▸ Exercise details
Please write out all of the entries beneath this line exactly, skipping the pictures.
(Source material Opens)
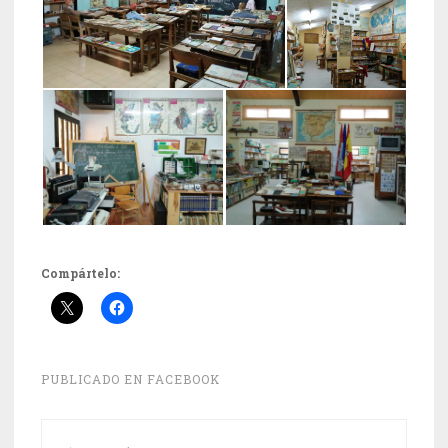
Compártelo:
PUBLICADO EN
FACEBOOK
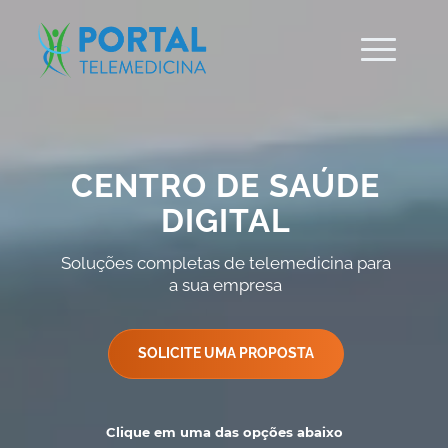
CENTRO DE SAÚDE
DIGITAL
Soluções completas de telemedicina para
a sua empresa
SOLICITE UMA PROPOSTA
Clique em uma das opções abaixo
(Source material Closes)
▸ Expected answer
Compártelo:
PUBLICADO EN
FACEBOOK
CENTRO DE SAÚDE
DIGITAL
Soluções completas de telemedicina para
a sua empresa
SOLICITE UMA PROPOSTA
Clique em uma das opções abaixo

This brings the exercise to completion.